I love going to the Theatre. I love listening to music. So i was ecstatic when Kate from The Burnavon Theatre in Cookstown got in touch and asked me to photograph Irish traditional group, “Beoga.” Not only would i get to go to the theatre, but i would get to listen to some amazing music.
Now traditionally i specialise in theatre photography and not so much music photography but i simply applied the same basic principles to this job to get a similar result. This job would be about High ISO, stabilisation, low aperture and high shutter speeds.
Initially i had presumed that i would be by myself on this job. I was worried because this meant that i would be limited in where i could move around whilst Beoga were playing. How ever when i walked in to the theatre i seen loads of cameras. Beoga were filming this gig as part of their ten year anniversary celebrations. This was very good for me. Their presence there meant that i had a little more flexibility in where i could move.

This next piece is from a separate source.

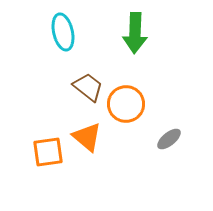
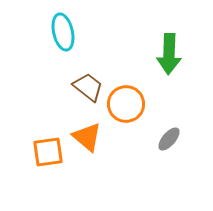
green arrow: moved 34 px right, 21 px down
gray ellipse: rotated 10 degrees counterclockwise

For the first half of the gig i sat in the pit along with the camera man who was getting the panning shots. This was a great spot though not without its downsides. Yes it was right at the front but because there was a camera on a dolly moving parallel to the stage i could not get up and move as the vibrations from my movement could ruin the camera mans shot. That being said i sat to the left hand side of the semi submerged orchestra pit and got shooting. I flicked the D3s to quiet mode so the camera shutter would not be as obvious to those sitting in the front row. Even during some of the louder Beoga tracks it is still audible. At least in quiet mode i could take the shot, hold the shutter up, lower to the camera into my body then release thus significantly damping the sound of the shutter closing.
The images i had to take were all about timing. Beoga are a very busy band on stage meaning even when playing they move around quite a bit. I had to keep the ISO value high which would give me a high shutter speed meaning sharp images with no blur of hands or heads. A lot of the images were shot around 1/250th and beyond. Another thing which is always important is catch lights in peoples eyes. Now this is not achievable all the time but i tried to wait for the performers to look up so the stage lights would catch in their eyes giving that unique point of light.
After the end of the first half i made my way up above the audience and performers in the to roof of the theatre so i could shoot down on them rather than from eye level. This presented me with a different set of challenges, the first being shots taken from directly above dont always work. When i took shots of Ballet Irelands Nutcracker several weeks ago it worked perfectly as there was depth and movement to the performance. I decided to move from right above them to the crawl space right above the audience where the main lighting was situated. This meant that i could should at an angle to the stage and capture the performers faces.
Most of the images i shot on my 70-200mm F2.8 VR lens. Yes it costs an arm and a leg but oh my goodness is it one amazing piece of kit. If you are even thinking about your telephoto needs and are looking to get a new lens i can not rate this lens highly enough, as would thousands of other photographers around the world.